# Provided material
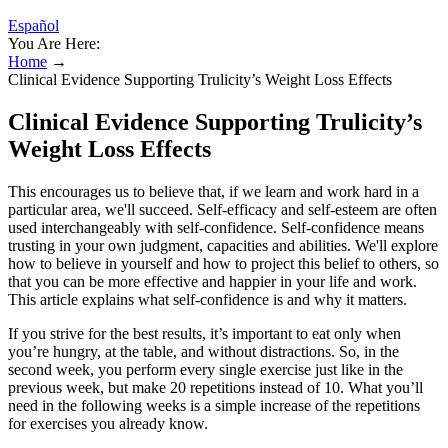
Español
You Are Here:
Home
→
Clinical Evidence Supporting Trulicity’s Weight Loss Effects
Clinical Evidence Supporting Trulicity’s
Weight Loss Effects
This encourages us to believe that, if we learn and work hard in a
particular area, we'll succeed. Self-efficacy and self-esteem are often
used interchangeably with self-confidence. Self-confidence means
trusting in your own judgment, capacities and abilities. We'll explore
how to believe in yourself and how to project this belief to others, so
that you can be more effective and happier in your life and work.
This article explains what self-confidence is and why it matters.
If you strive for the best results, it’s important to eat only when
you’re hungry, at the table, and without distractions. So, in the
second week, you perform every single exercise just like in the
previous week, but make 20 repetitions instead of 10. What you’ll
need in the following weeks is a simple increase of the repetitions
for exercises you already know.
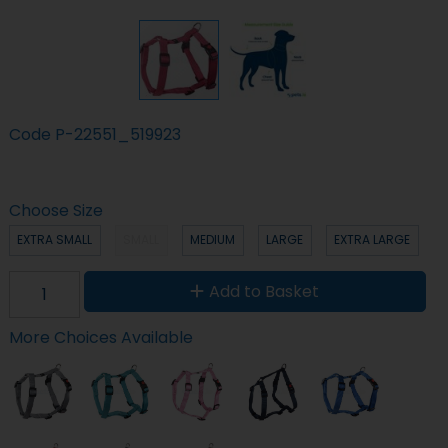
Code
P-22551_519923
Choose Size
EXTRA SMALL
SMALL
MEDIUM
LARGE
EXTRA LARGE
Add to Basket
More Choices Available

# Exercise goal
Lines from the one that holds "If you strive" through the final line of the material are to be duplicated exactly; no pictures belong in the copy.

# Task solution
If you strive for the best results, it’s important to eat only when
you’re hungry, at the table, and without distractions. So, in the
second week, you perform every single exercise just like in the
previous week, but make 20 repetitions instead of 10. What you’ll
need in the following weeks is a simple increase of the repetitions
for exercises you already know.
Code
P-22551_519923
Choose Size
EXTRA SMALL
SMALL
MEDIUM
LARGE
EXTRA LARGE
Add to Basket
More Choices Available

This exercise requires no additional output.